Faculty of Economics and Business Administration Publications Database

Are Multiple Choice Items unfair? And if so, for whom?

Siegfried, Christin
Volume: 18
Number: 3
Pages: 198 - 217
Month: December
Link External Source: Online Version
Year: 2019
Keywords: Economic competence; Multiple-choice items; Constructed-response items; Gender gap

Due to their test economy and objective evaluability, multiple-choice items are used much more frequently to test knowledge than constructed-response questions. However, studies point out that dependencies may exist between the individual test result and the test format (multiple-choice or constructed-response). Studies testing economic knowledge (one dimension of economic competence) are using mainly multiple-choice items and indicate gender-specific performance in the corresponding tests in favour of male test-takers. As an explanation for these “gender differences” gender-specific affinities and differences in cognitive abilities are mentioned.

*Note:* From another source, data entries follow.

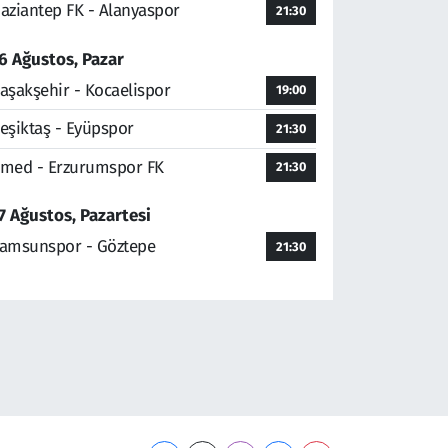
aziantep FK - Alanyaspor
21:30
6 Ağustos, Pazar
aşakşehir - Kocaelispor
19:00
eşiktaş - Eyüpspor
21:30
med - Erzurumspor FK
21:30
7 Ağustos, Pazartesi
amsunspor - Göztepe
21:30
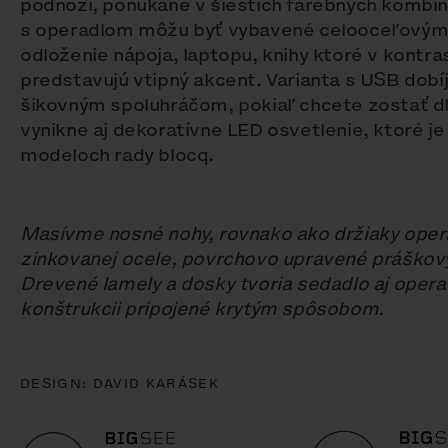
podnoží, ponúkané v šiestich farebných kombin
s operadlom môžu byť vybavené celooceľovými 
odloženie nápoja, laptopu, knihy ktoré v kontra
predstavujú vtipný akcent. Varianta s USB dob
šikovným spoluhráčom, pokiaľ chcete zostať dl
vynikne aj dekoratívne LED osvetlenie, ktoré j
modeloch rady blocq.
Masívme nosné nohy, rovnako ako držiaky oper
zinkovanej ocele, povrchovo upravené práško
Drevené lamely a dosky tvoria sedadlo aj opera
konštrukcii pripojené krytým spôsobom.
DESIGN:
DAVID KARÁSEK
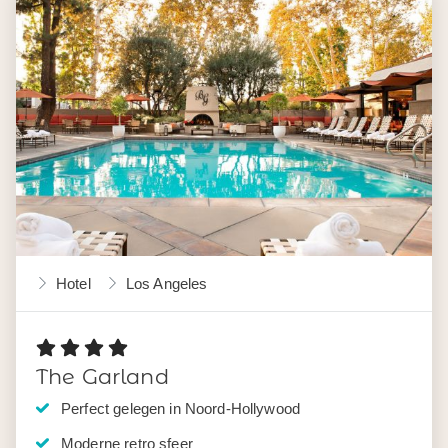
Hotel
Los Angeles
The Garland
Perfect gelegen in Noord-Hollywood
Moderne retro sfeer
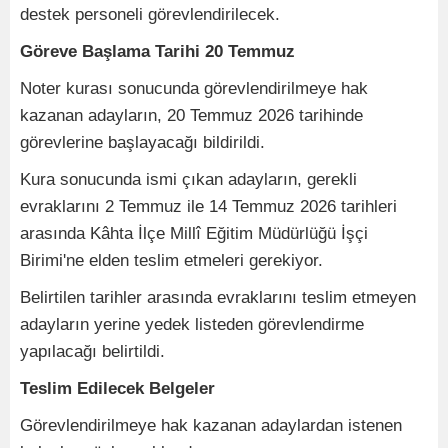
destek personeli görevlendirilecek.
Göreve Başlama Tarihi 20 Temmuz
Noter kurası sonucunda görevlendirilmeye hak
kazanan adayların, 20 Temmuz 2026 tarihinde
görevlerine başlayacağı bildirildi.
Kura sonucunda ismi çıkan adayların, gerekli
evraklarını 2 Temmuz ile 14 Temmuz 2026 tarihleri
arasında Kâhta İlçe Millî Eğitim Müdürlüğü İşçi
Birimi'ne elden teslim etmeleri gerekiyor.
Belirtilen tarihler arasında evraklarını teslim etmeyen
adayların yerine yedek listeden görevlendirme
yapılacağı belirtildi.
Teslim Edilecek Belgeler
Görevlendirilmeye hak kazanan adaylardan istenen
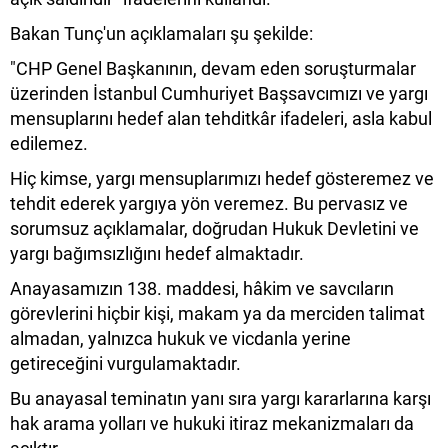
Bakan Tunç'un açıklamaları şu şekilde:
"CHP Genel Başkanının, devam eden soruşturmalar
üzerinden İstanbul Cumhuriyet Başsavcımızı ve yargı
mensuplarını hedef alan tehditkâr ifadeleri, asla kabul
edilemez.
Hiç kimse, yargı mensuplarımızı hedef gösteremez ve
tehdit ederek yargıya yön veremez. Bu pervasız ve
sorumsuz açıklamalar, doğrudan Hukuk Devletini ve
yargı bağımsızlığını hedef almaktadır.
Anayasamızın 138. maddesi, hâkim ve savcıların
görevlerini hiçbir kişi, makam ya da merciden talimat
almadan, yalnızca hukuk ve vicdanla yerine
getireceğini vurgulamaktadır.
Bu anayasal teminatın yanı sıra yargı kararlarına karşı
hak arama yolları ve hukuki itiraz mekanizmaları da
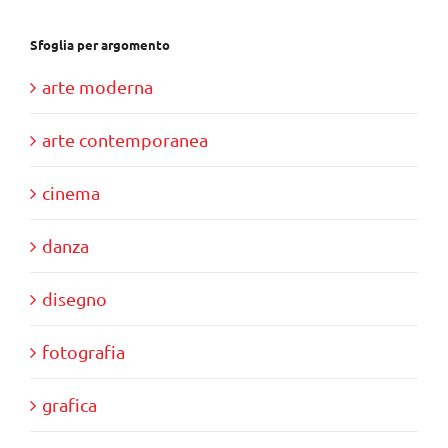
Sfoglia per argomento
arte moderna
arte contemporanea
cinema
danza
disegno
fotografia
grafica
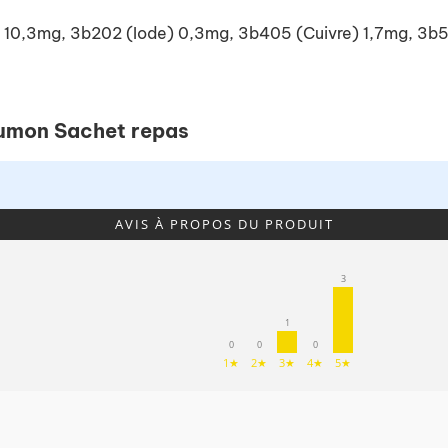
Fer) 10,3mg, 3b202 (Iode) 0,3mg, 3b405 (Cuivre) 1,7mg, 
Saumon Sachet repas
AVIS À PROPOS DU PRODUIT
3
1
0
0
0
1★
2★
3★
4★
5★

Moreover, the test format itself is mentioned but has hardly been investigated in detail to date. In order to answer the question to what extent students test performance depends on the item format, we test economic knowledge using two test formats (constructed-response and multiple-choice), but with the same content. Results from 201 business and business education students show that the usage of constructed-response items can compensate for existing gender differences in 53% of all cases. This underlines that no general, gender-specific advantage or disadvantage can be assumed in relation to the item format. However, the mixed use of constructed-response and multiple-choice items seem promising to compensate for potential gender differences.